#### Extracted data ####
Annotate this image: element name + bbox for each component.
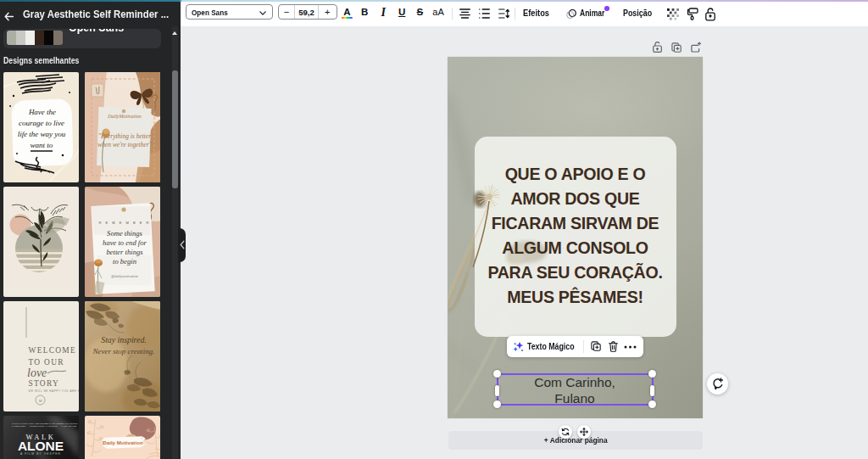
svg-text:TO OUR: TO OUR [29, 358, 64, 367]
svg-text:M: M [38, 399, 42, 403]
svg-text:ALONE: ALONE [18, 439, 64, 453]
svg-text:HARRY STYLES: HARRY STYLES [61, 425, 77, 428]
svg-text:Some things: Some things [107, 229, 142, 238]
svg-text:STORY: STORY [29, 379, 60, 388]
svg-text:Never stop creating.: Never stop creating. [92, 347, 155, 355]
svg-text:JAMES OWEN: JAMES OWEN [12, 425, 25, 428]
svg-text:courage to live: courage to live [19, 119, 64, 127]
svg-text:R E M E M B E R: R E M E M B E R [99, 221, 151, 225]
svg-text:to begin: to begin [113, 257, 136, 266]
svg-text:love: love [27, 367, 47, 379]
svg-text:have to end for: have to end for [103, 238, 147, 247]
svg-text:DailyMotivation: DailyMotivation [107, 114, 142, 119]
svg-text:better things: better things [106, 248, 143, 256]
svg-text:WELCOME: WELCOME [29, 346, 77, 355]
svg-text:want to: want to [31, 141, 53, 149]
svg-text:WE WILL BE HAPPY YOU ARE HERE: WE WILL BE HAPPY YOU ARE HERE [29, 389, 80, 393]
svg-text:A FILM BY VESPER: A FILM BY VESPER [20, 452, 61, 456]
svg-text:Have the: Have the [28, 108, 56, 116]
svg-text:when we're together": when we're together" [97, 141, 152, 148]
svg-text:KYLE DUKE: KYLE DUKE [46, 425, 58, 428]
svg-text:@dailymotivation: @dailymotivation [111, 274, 138, 278]
svg-text:life the way you: life the way you [18, 130, 66, 138]
svg-text:Daily Motivation: Daily Motivation [103, 439, 143, 445]
svg-text:Stay inspired.: Stay inspired. [101, 335, 147, 344]
svg-text:ARLENE MCCOY: ARLENE MCCOY [29, 425, 46, 428]
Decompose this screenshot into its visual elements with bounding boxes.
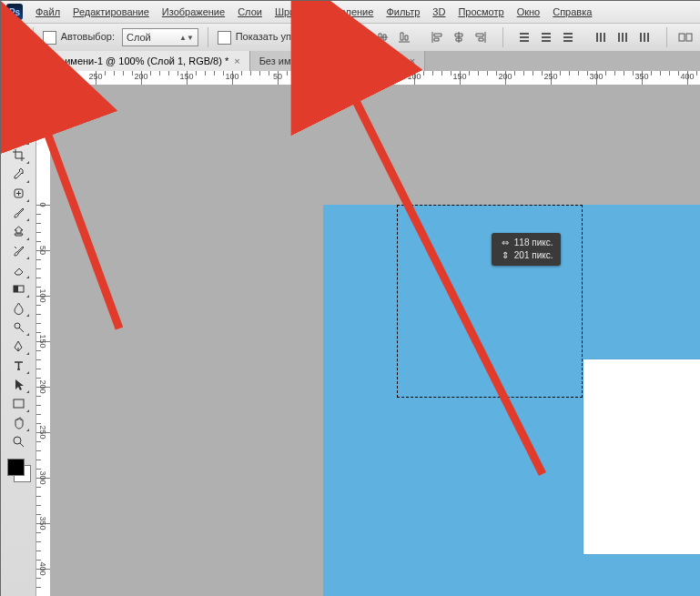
svg-rect-10: [600, 33, 602, 42]
menu-layer[interactable]: Слои: [238, 6, 262, 17]
svg-rect-18: [679, 34, 685, 41]
close-icon[interactable]: ×: [410, 56, 415, 66]
tab-label: Без имени-2 @ 100% (RGB/8) *: [259, 56, 404, 66]
svg-rect-11: [604, 33, 605, 42]
blur-tool[interactable]: [7, 298, 30, 318]
brush-tool[interactable]: [7, 203, 30, 222]
3d-mode-icon[interactable]: [676, 27, 694, 47]
menu-help[interactable]: Справка: [553, 6, 592, 17]
clone-stamp-tool[interactable]: [7, 222, 30, 241]
path-select-tool[interactable]: [7, 375, 30, 394]
delta-y-value: 201 пикс.: [514, 250, 553, 260]
menu-3d[interactable]: 3D: [432, 6, 445, 17]
healing-brush-tool[interactable]: [7, 184, 30, 203]
distribute-vcenter-icon[interactable]: [536, 27, 556, 47]
menu-file[interactable]: Файл: [36, 6, 60, 17]
menu-edit[interactable]: Редактирование: [73, 6, 149, 17]
menu-select[interactable]: Выделение: [320, 6, 373, 17]
app-logo-icon: Ps: [6, 4, 23, 20]
svg-rect-16: [644, 33, 645, 42]
vertical-ruler[interactable]: 050100150200250300350400450500550: [36, 85, 51, 596]
align-group: [348, 25, 417, 50]
svg-rect-15: [640, 33, 642, 42]
svg-rect-20: [13, 93, 24, 104]
ruler-origin[interactable]: [36, 71, 51, 86]
document-tab-2[interactable]: Без имени-2 @ 100% (RGB/8) * ×: [250, 51, 426, 71]
svg-point-26: [14, 437, 21, 444]
zoom-tool[interactable]: [7, 432, 30, 451]
magic-wand-tool[interactable]: [7, 126, 30, 146]
active-tool-icon[interactable]: [8, 28, 24, 46]
show-transform-checkbox[interactable]: Показать упр. элем.: [218, 31, 329, 45]
menu-view[interactable]: Просмотр: [458, 6, 503, 17]
type-tool[interactable]: [7, 356, 30, 375]
horizontal-ruler[interactable]: 25020015010050050100150200250300350400: [50, 71, 700, 86]
align-top-icon[interactable]: [350, 27, 370, 47]
align-right-icon[interactable]: [471, 27, 491, 47]
distribute-group-h: [588, 25, 657, 50]
distribute-group: [512, 25, 581, 50]
distribute-bottom-icon[interactable]: [558, 27, 578, 47]
options-bar: Автовыбор: Слой▲▼ Показать упр. элем.: [1, 24, 700, 52]
rectangle-tool[interactable]: [7, 394, 30, 413]
svg-rect-12: [618, 33, 620, 42]
menu-image[interactable]: Изображение: [162, 6, 225, 17]
svg-rect-5: [542, 40, 551, 42]
autoselect-target-select[interactable]: Слой▲▼: [122, 28, 198, 46]
svg-rect-6: [563, 33, 573, 35]
eyedropper-tool[interactable]: [7, 165, 30, 184]
align-bottom-icon[interactable]: [394, 27, 414, 47]
separator: [502, 27, 503, 47]
svg-rect-9: [596, 33, 598, 42]
svg-rect-8: [563, 40, 573, 42]
svg-rect-4: [542, 36, 551, 38]
height-delta-icon: ⇕: [499, 249, 512, 262]
distribute-right-icon[interactable]: [634, 27, 654, 47]
align-vcenter-icon[interactable]: [372, 27, 392, 47]
tool-palette: [1, 51, 36, 596]
width-delta-icon: ⇔: [499, 237, 512, 249]
distribute-hcenter-icon[interactable]: [613, 27, 633, 47]
align-group-h: [424, 25, 493, 50]
distribute-top-icon[interactable]: [514, 27, 534, 47]
svg-rect-1: [520, 36, 529, 38]
align-hcenter-icon[interactable]: [449, 27, 469, 47]
svg-rect-0: [520, 33, 529, 35]
align-left-icon[interactable]: [427, 27, 447, 47]
close-icon[interactable]: ×: [234, 56, 239, 66]
palette-grip-icon[interactable]: [4, 56, 33, 64]
menu-bar: Ps Файл Редактирование Изображение Слои …: [1, 1, 700, 24]
hand-tool[interactable]: [7, 413, 30, 432]
tab-label: Без имени-1 @ 100% (Слой 1, RGB/8) *: [46, 56, 228, 66]
separator: [208, 27, 208, 47]
svg-rect-23: [14, 286, 18, 292]
foreground-color-swatch[interactable]: [7, 459, 25, 476]
svg-rect-19: [686, 34, 692, 41]
svg-rect-3: [542, 33, 551, 35]
autoselect-checkbox[interactable]: Автовыбор:: [43, 31, 115, 45]
lasso-tool[interactable]: [7, 107, 30, 126]
eraser-tool[interactable]: [7, 260, 30, 279]
canvas-area[interactable]: ⇔ 118 пикс. ⇕ 201 пикс.: [50, 85, 700, 596]
history-brush-tool[interactable]: [7, 241, 30, 260]
transform-tooltip: ⇔ 118 пикс. ⇕ 201 пикс.: [492, 233, 561, 266]
color-swatches[interactable]: [5, 457, 31, 482]
dodge-tool[interactable]: [7, 318, 30, 337]
document-tabs: Без имени-1 @ 100% (Слой 1, RGB/8) * × Б…: [36, 51, 700, 72]
crop-tool[interactable]: [7, 146, 30, 165]
distribute-left-icon[interactable]: [591, 27, 611, 47]
delta-x-value: 118 пикс.: [514, 237, 553, 247]
svg-rect-2: [520, 40, 529, 42]
pen-tool[interactable]: [7, 337, 30, 356]
menu-window[interactable]: Окно: [517, 6, 541, 17]
separator: [338, 27, 339, 47]
gradient-tool[interactable]: [7, 279, 30, 298]
svg-rect-25: [14, 399, 24, 408]
svg-rect-13: [622, 33, 624, 42]
menu-type[interactable]: Шрифт: [275, 6, 308, 17]
menu-filter[interactable]: Фильтр: [386, 6, 420, 17]
pasted-layer[interactable]: [583, 359, 700, 554]
move-tool[interactable]: [6, 67, 31, 88]
document-tab-1[interactable]: Без имени-1 @ 100% (Слой 1, RGB/8) * ×: [36, 51, 250, 71]
marquee-tool[interactable]: [7, 88, 30, 107]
####
__What to produce__: How many lines of the preceding listing hold the string "delta"? Answer with the number only.

__Solution for this exercise__: 4